Criterion- and norm-referenced tests

Priya Dutta, Assessment Manager, introduces two common approaches to assessment.

At AlphaPlus, we work closely with clients to build the most suitable assessment programmes for their needs. It is useful, therefore, for everyone to have a general understanding of two very common approaches.

What is a criterion-referenced test?

A criterion-referenced test aims to measure a candidate’s performance against a set of pre-defined assessment criteria. The assessment criteria are carefully established by the examining body or organisation tasked with upholding professional standards. Examination passing standards will be determined using a range of statistical standards setting techniques and professional expertise to create the criteria which candidates will need to meet. The candidate’s performance in the assessment will be measured using the assessment criteria to see if the passing standard is met. This can be as simple as a ‘pass’ or a ‘fail’, but could be a specific grade, and, if used as a diagnostic test as part of a programme of work, it may also involve describing how well a series of statements about  the criteria have been met.

What are the benefits of using criterion referencing?

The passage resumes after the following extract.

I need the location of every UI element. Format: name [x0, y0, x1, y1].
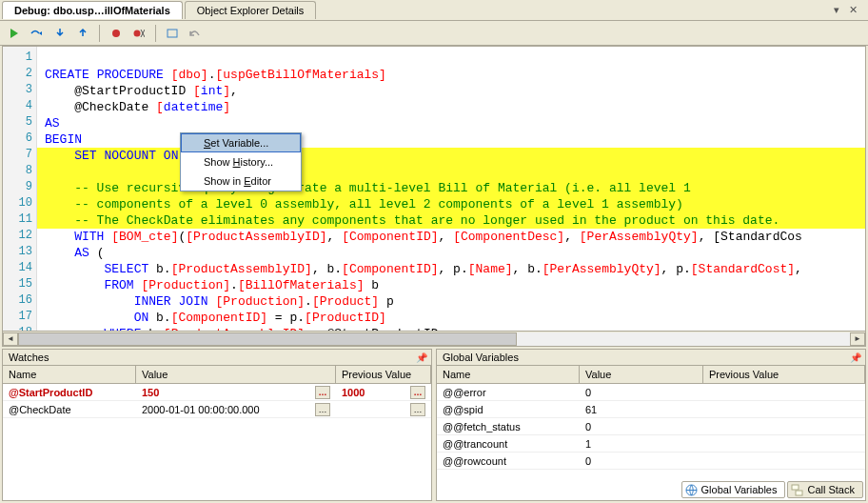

Criterion referencing is especially useful in high-stakes assessments such as professional competency exams where public safety is crucial. Such assessments will often include a series of criteria that are essential to provide a pass. These criteria may be referred to as ‘hurdles’ or ‘red flags’. Failure to demonstrate competence in these areas may be so serious as to warrant an immediate fail. Criterion-referenced testing is also very beneficial when assessing for learning.  Used judiciously as part of the continuous teaching/learning process, criterion referencing helps learners to see how and where they need to supplement their learning to meet the criteria. This continuous reflection on performance results in a more active learning style.

Norm-referenced tests

Norm-referenced tests are usually designed to compare and rank test takers in relation to one another. Norm-referenced tests establish whether candidates performed better or worse than the ‘average’ candidate. This is usually done through trialling items with a representative sample of the cohort[i].  This means that scores can be compared against the performance results of the trial group of to plot a distribution graph of results. A well-calibrated test will have a spread of marks similar to a graph of normal distribution (see diagram below), where the majority of test takers’ marks fall around the mean, but with significant numbers of candidates at the upper and lower ends of mark allocation. If the distribution graph is skewed too far to the left or right, this signals that there may be problems with the test design as it is not differentiating well between different learners.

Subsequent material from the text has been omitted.